The records that follow are to be transcribed in full, without their images.

■ **Dataset excerpts**:
■ ■ ■ ■ ■ ■ ■
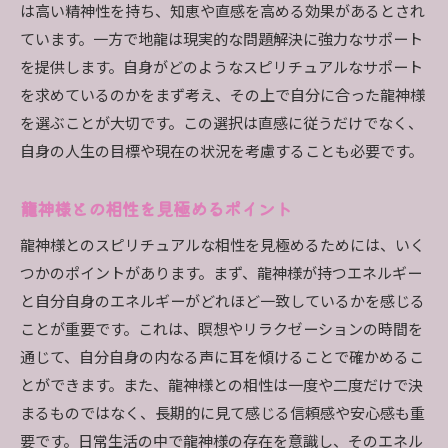
は高い精神性を持ち、知恵や直感を高める効果があるとされ
ています。一方で地龍は現実的な問題解決に強力なサポート
を提供します。自身がどのようなスピリチュアルなサポート
を求めているのかをまず考え、その上で自分に合った龍神様
を選ぶことが大切です。この選択は直感に従うだけでなく、
自身の人生の目標や現在の状況を考慮することも必要です。
龍神様との相性を見極めるポイント
龍神様とのスピリチュアルな相性を見極めるためには、いく
つかのポイントがあります。まず、龍神様が持つエネルギー
と自分自身のエネルギーがどれほど一致しているかを感じる
ことが重要です。これは、瞑想やリラクゼーションの時間を
通じて、自分自身の内なる声に耳を傾けることで確かめるこ
とができます。また、龍神様との相性は一度や二度だけで決
まるものではなく、長期的に見て感じる信頼感や安心感も重
要です。日常生活の中で龍神様の存在を意識し、そのエネル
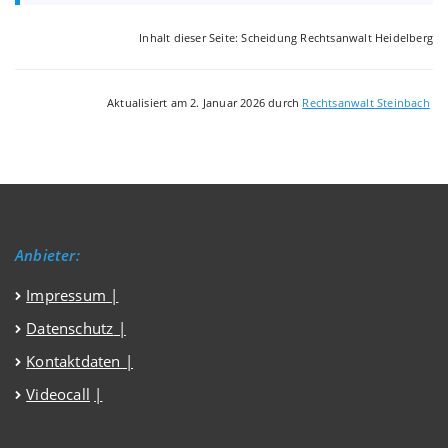
Inhalt dieser Seite: Scheidung Rechtsanwalt Heidelberg
Aktualisiert am 2. Januar 2026 durch
Rechtsanwalt Steinbach
Anbieter:
Impressum
|
Datenschutz
|
Kontaktdaten |
Videocall
|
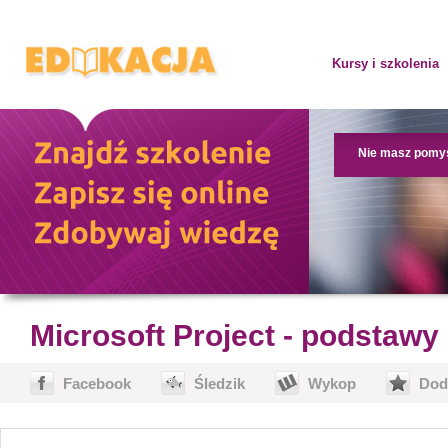
Kursy i szkolenia
Nie masz pomy
Microsoft Project - podstawy
Facebook
Śledzik
Wykop
Dod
■ ■ ■ ■ ■ ■ ■
■ **Answer to this exercise**:
は高い精神性を持ち、知恵や直感を高める効果があるとされ
ています。一方で地龍は現実的な問題解決に強力なサポート
を提供します。自身がどのようなスピリチュアルなサポート
を求めているのかをまず考え、その上で自分に合った龍神様
を選ぶことが大切です。この選択は直感に従うだけでなく、
自身の人生の目標や現在の状況を考慮することも必要です。
龍神様との相性を見極めるポイント
龍神様とのスピリチュアルな相性を見極めるためには、いく
つかのポイントがあります。まず、龍神様が持つエネルギー
と自分自身のエネルギーがどれほど一致しているかを感じる
ことが重要です。これは、瞑想やリラクゼーションの時間を
通じて、自分自身の内なる声に耳を傾けることで確かめるこ
とができます。また、龍神様との相性は一度や二度だけで決
まるものではなく、長期的に見て感じる信頼感や安心感も重
要です。日常生活の中で龍神様の存在を意識し、そのエネル
Inhalt dieser Seite: Scheidung Rechtsanwalt Heidelberg
Aktualisiert am 2. Januar 2026 durch
Rechtsanwalt Steinbach
Anbieter:
Impressum
|
Datenschutz
|
Kontaktdaten |
Videocall
|
Kursy i szkolenia
Nie masz pomy
Microsoft Project - podstawy
Facebook
Śledzik
Wykop
Dod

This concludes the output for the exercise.